I was encouraged by a broker recently to invest in some such funds as they are now "good value"

I think they are as much good value as the current Irish Governments economic plans and told him where to get off!

Any thoughts?


----------



## Rory Gillen (16 May 2010)

I believe there is potentially great value on offer in prime Irish commercial property following a 60% decline in prices but you will have to assume that Ireland inc. recovers and does not go the way of Greece. I guess we probably all have differing views on that.
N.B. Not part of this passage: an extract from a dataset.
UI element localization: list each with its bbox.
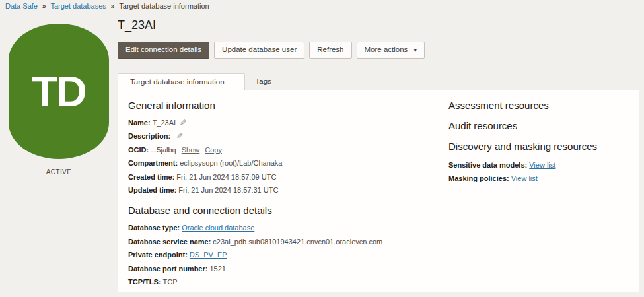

I have looked closely at the Aviva Irish Commercial Property fund, which provides undiluted exposure to prime Irish commercial property. If you email me I'll send you a copy r.gillen@investRcentre.com


----------



## PMU (19 May 2010)

werner said:


> I was encouraged by a broker recently to invest in some such funds as they are now "good value"/QUOTE]
> 
> I’m not saying that IE property funds do not represent ‘good value’, but if your financial adviser is such a genius why did he or she not advise you to invest in UK commercial property in say Sept 09 when it bottomed out and has since increased back to its November 2008 level (based on the Aviva UK commercial property fund), i.e. 14% increase?  If the adviser missed this one,what makes you think he or she has any ability to forecast property trends? [Disclosure: personally long Aviva UK commercial property fund.  This is not a recommendation to invest in this or any other fund.].


----------



## werner (19 May 2010)

PMU said:


> werner said:
> 
> 
> > I was encouraged by a broker recently to invest in some such funds as they are now "good value"/QUOTE]
> ...


----------



## pavb2 (2 Jun 2010)

My experience on other thread is that I invested €200k over 3 years in Irish Life Irish Property Fund N, down about €100k now moved to Zurich policy.

I've looked at other Irish Life funds and this fund down 53% over 3 years, is probably the worst performer

Again like others I trusted broker's advice,now I will do my own research from now and have more confidence in my own decision making


----------